Las Vegas Sands said in 'good hands' as CEO battles cancer
LAS VEGAS (AP) — Casino magnate and major GOP donor Sheldon Adelson is battling cancer, but industry analysts and his Las Vegas Sands Corp. on Friday said the gambling empire he founded and helms has the personnel to guide it through the health crisis.
Their comments came a day after the company revealed Adelson is receiving treatment for non-Hodgkin’s lymphoma. He has not been at the company’s offices in Las Vegas since around Christmas Day.
Las Vegas Sands “has one of, if not the, deepest benches amongst the destination regional operators, in our view,” analysts with Stifel said in a research note Friday. They added that they “believe the company remains in incredibly good hands.”
Thursday’s announcement about Adelson’s condition followed comments by a Sands attorney in a court hearing earlier in the week describing the billionaire’s health as “dire.” The company said side effects from medication have restricted him from traveling or keeping regular office hours, but not from fulfilling his duties as chairman and CEO.
It is unclear what treatment Adelson, 85, is receiving. Treatment for non-Hodgkin’s lymphoma can include chemotherapy, radiation therapy and bone marrow transplant.
The Securities and Exchange Commission does not require companies to disclose the health issues of executives. The company on Friday told The Associated Press it is doing everything required of a publicly traded company.
“Mr. Adelson himself has said for many years he does not run the day-to-day operations,” Las Vegas Sands spokesman Ron Reese said, adding that those responsibilities fall to the company’s president and chief operating officer, Robert Goldstein, and Patrick Dumont, its executive vice president and chief financial officer.

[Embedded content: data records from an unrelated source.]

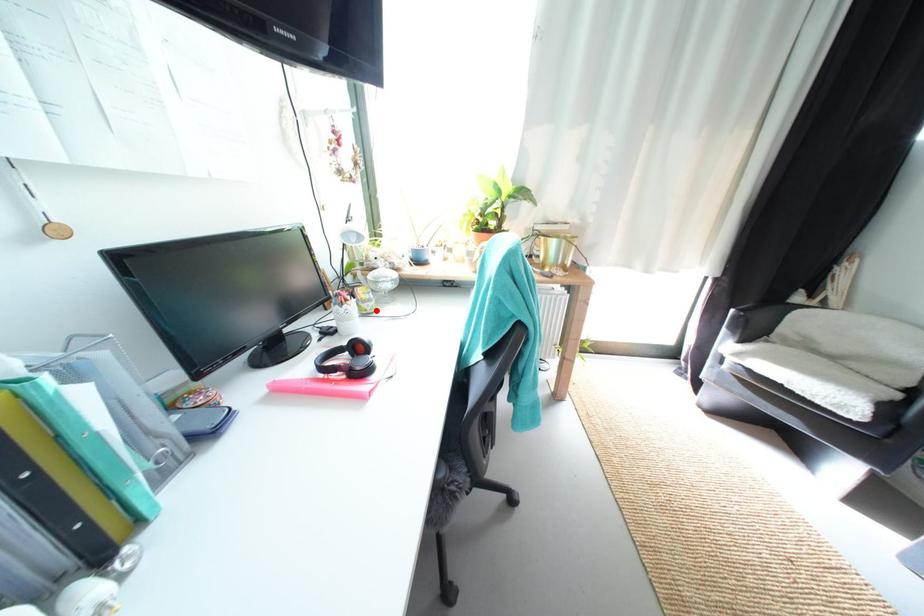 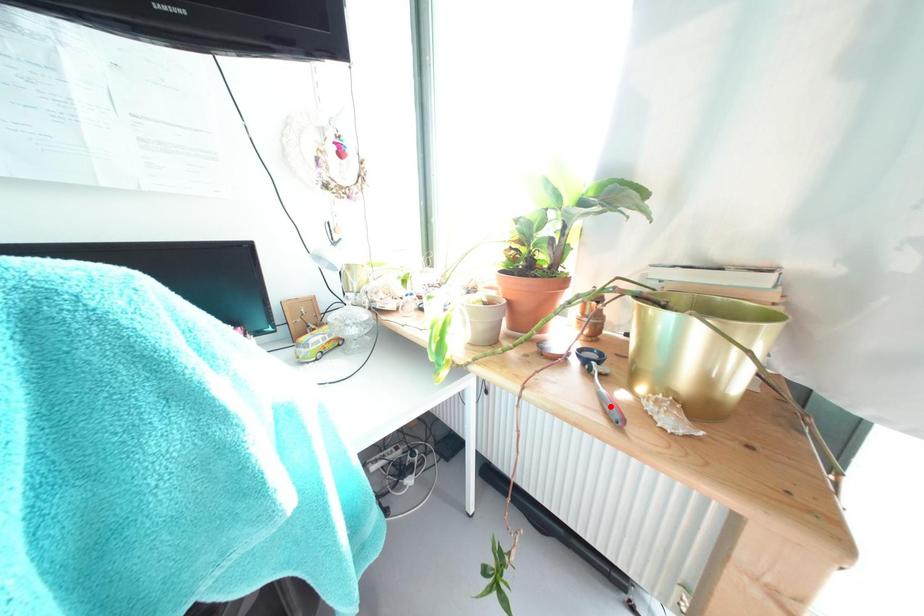 I am providing you with two images of the same scene from different viewpoints. A red point is marked on the first image and another point is marked on the second image. Is the marked point in image1 the same physical position as the marked point in image2?

No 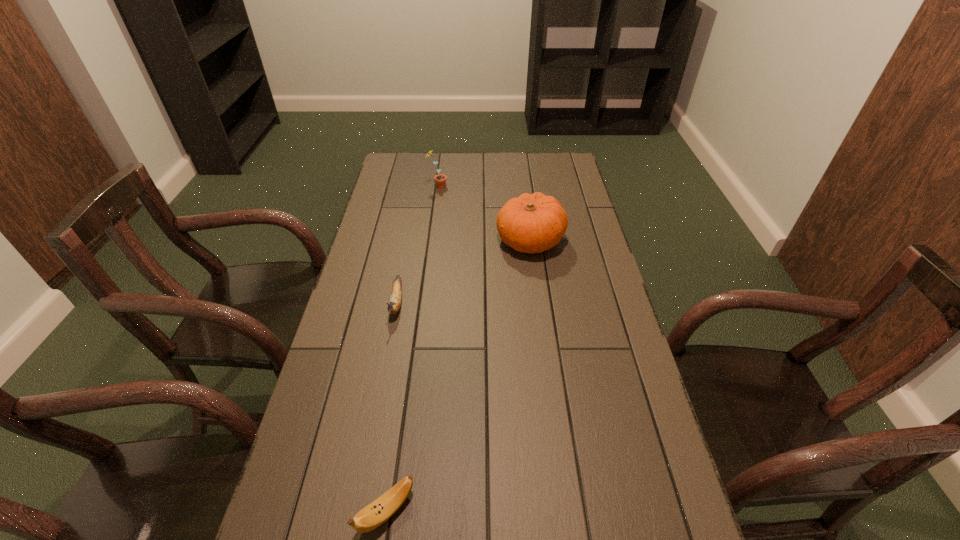 This screenshot has width=960, height=540. What are the coordinates of `vacant region at the left edge of the desktop` in the screenshot? It's located at (317, 537).

In the image, there is a desktop. In order to click on vacant space at the right edge in this screenshot , I will do `click(633, 538)`.

The image size is (960, 540). Identify the location of vacant space at the far left corner of the desktop. point(394,167).

Locate an element on the screen. blank space at the far right corner of the desktop is located at coordinates (569, 164).

Locate an element on the screen. vacant space that's between the sunflower and the farther banana is located at coordinates (x=417, y=245).

In order to click on blank region between the second farthest object and the farther banana in this screenshot , I will do `click(464, 272)`.

The image size is (960, 540). Identify the location of free space between the second nearest object and the sunflower. (417, 245).

The width and height of the screenshot is (960, 540). I want to click on free space between the third nearest object and the farthest object, so click(484, 214).

Where is `object that stands as the closest to the sunflower`? The height and width of the screenshot is (540, 960). object that stands as the closest to the sunflower is located at coordinates (532, 223).

Choose which object is the nearest neighbor to the nearest object. Please provide its 2D coordinates. Your answer should be formatted as a tuple, i.e. [(x, y)], where the tuple contains the x and y coordinates of a point satisfying the conditions above.

[(396, 295)]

Adelson is seen as the company’s chief visionary and strategist, Reese said.
Goldstein and Dumont, who is also Adelson’s son-in-law, met with the casino mogul as recently as Friday, Reese said.
Sands’ stock dipped about 1.7 percent in moderate trading Friday.
Most corporate governance experts believe CEOs have a right to privacy, particularly with respects to their health. But some say that coming forward would help end the stigma on workplace illness for other executives and workers. Top executives also must consider their roles as corporate officers when evaluating what personal information they disclose — first to their boards, then to their workers and the wider investing community.
Adelson is Las Vegas Sands’ largest shareholder and regularly participates in the company’s earnings calls, but was absent when it reported results on Jan. 23. Goldstein said at the time that Adelson was “a little bit under the weather.”
Adelson is one the nation’s most influential GOP donors, hosting the party’s most ambitious candidates at his office on the Las Vegas Strip. The billionaire and his wife, Miriam, gave President Donald Trump’s campaign $30 million in 2016. They followed that by contributing $100 million to the Republican Party for the 2018 midterm elections.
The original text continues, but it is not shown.